▶ **Task directions**: Every entry that follows needs to be repeated exactly.

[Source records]
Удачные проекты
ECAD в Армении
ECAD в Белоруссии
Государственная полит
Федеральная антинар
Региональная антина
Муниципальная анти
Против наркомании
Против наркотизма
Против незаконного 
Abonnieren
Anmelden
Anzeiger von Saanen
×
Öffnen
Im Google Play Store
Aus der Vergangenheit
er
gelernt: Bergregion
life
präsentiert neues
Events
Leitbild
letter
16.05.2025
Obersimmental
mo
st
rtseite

▶ **Result for this task**:
Удачные проекты
ECAD в Армении
ECAD в Белоруссии
Государственная полит
Федеральная антинар
Региональная антина
Муниципальная анти
Против наркомании
Против наркотизма
Против незаконного 
Abonnieren
Anmelden
Anzeiger von Saanen
×
Öffnen
Im Google Play Store
Aus der Vergangenheit
er
gelernt: Bergregion
life
präsentiert neues
Events
Leitbild
letter
16.05.2025
Obersimmental
mo
st
rtseite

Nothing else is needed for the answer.